Spazio scenico pressocchè vuoto, con un piccolo gruppo musicale sullo sfondo un allestimento costituito da un tavolo, due sedie e altri pochi oggetti che vengono portati in scena dagli stessi attori, un buon gioco di luci ricreano gli ambienti della vicenda. Si tratta una storia fatta essenzialmente a due dove gli inserti musicali su basi ritmiche jazz, afro, latina, insieme a melodie nostalgiche, fungono da monologhi e duetti d'assieme.
Presentato in anteprima agli studenti delle scuole che hanno un'alta percentuale di genitori immigrati l'autrice stessa, Quiara Alegría Hudes ha appositamente invitato un gruppo di studenti delle scuole superiori dello Stato di Washington, attivi nel Migrant Leaders Club, promuovendo una sottoscrizione per portarli a New York per farli assistere allo spettacolo.
"Sarebbe magnifico," ha ribattuto il regista deBessonet, "che venissero anche alcuni senatori" in una nota di polemica contro le attuali restrizioni introdotte dal governo Trump.

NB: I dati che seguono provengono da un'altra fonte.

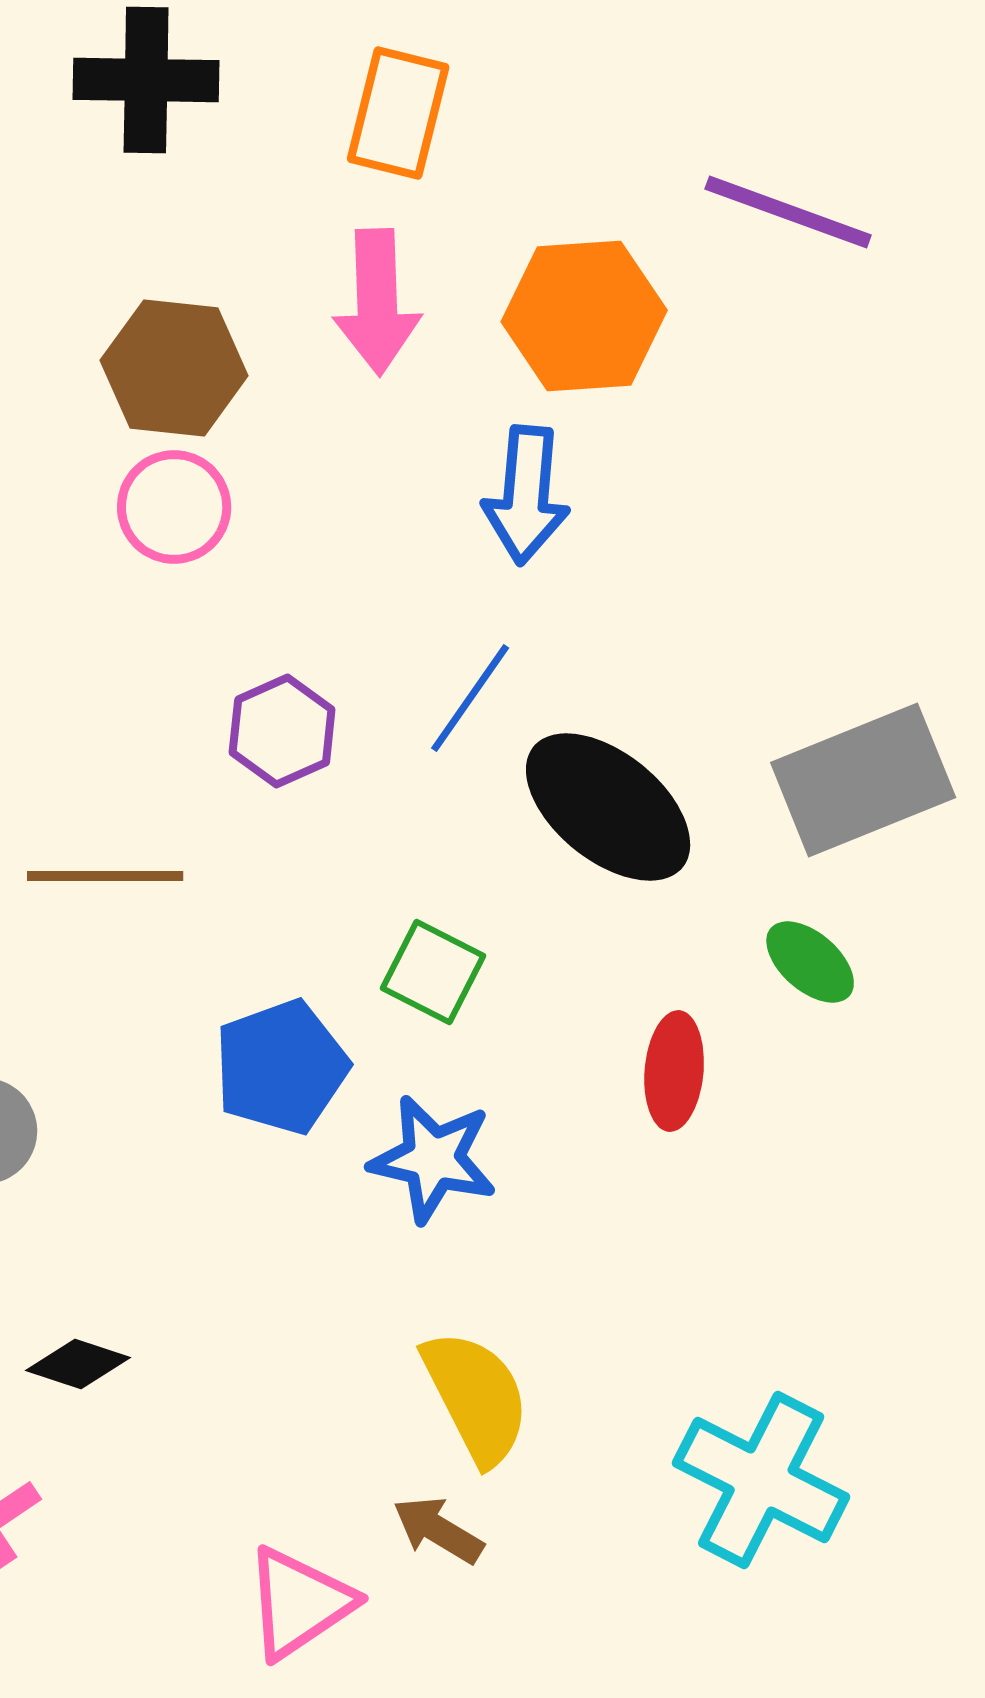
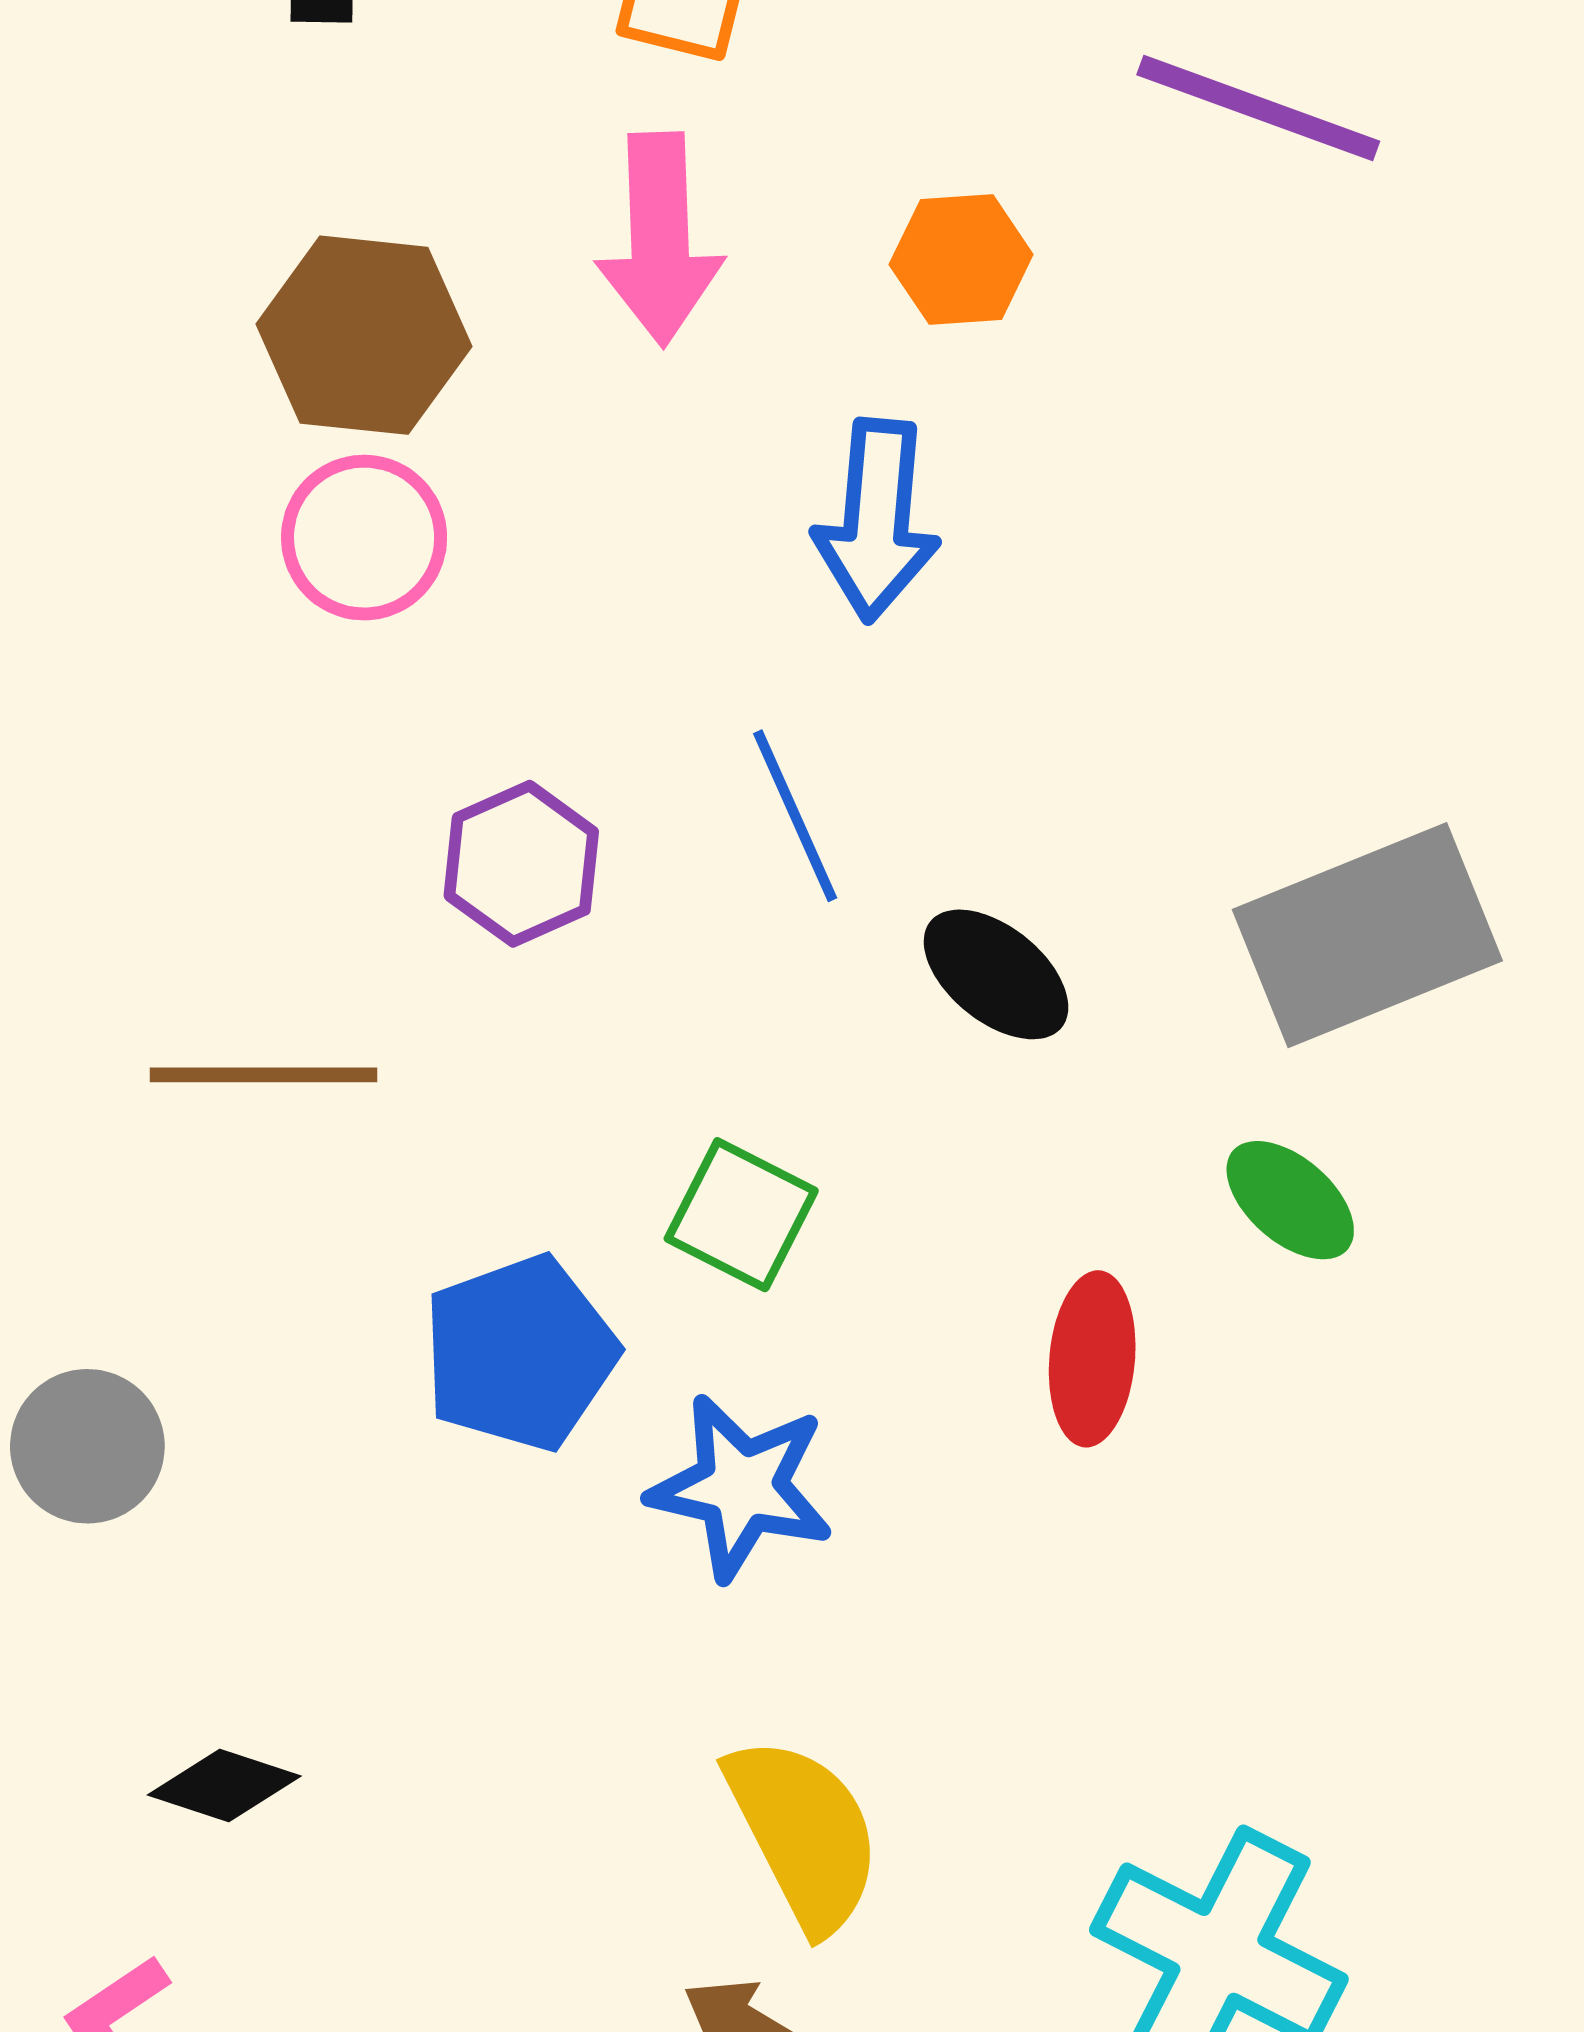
orange hexagon: (584, 316) -> (961, 259), size x0.6
blue line: (470, 698) -> (795, 816), turned -59
black ellipse: (608, 807) -> (996, 974), size x0.6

Durante la preparazione la compagnia teatrale ha visitato la zona dove il muro di confine messicano che divide San Diego negli USA dalla cittadina messicana di Tijuana , esperienza toccante nel vedere famiglie separate che si toccavano le dita attraverso il recinto fatto che ha indotto una profonda revisione nella messinscena da parte degli attori.
Per molte comunità latino americane l'immigrazione è una questione di sopravvivenza e di lotta sociale, per altri gruppi "Latinos" come per i portoricani una questione invece di distinguo e di conservazione di privilegi, data la situazione di Portorico come territorio USA.
Una realizzazione che nell'ambito teatrale newyorkese sta facendo discutere per il coraggio di una proposta che è insieme reportage e denuncia sociale.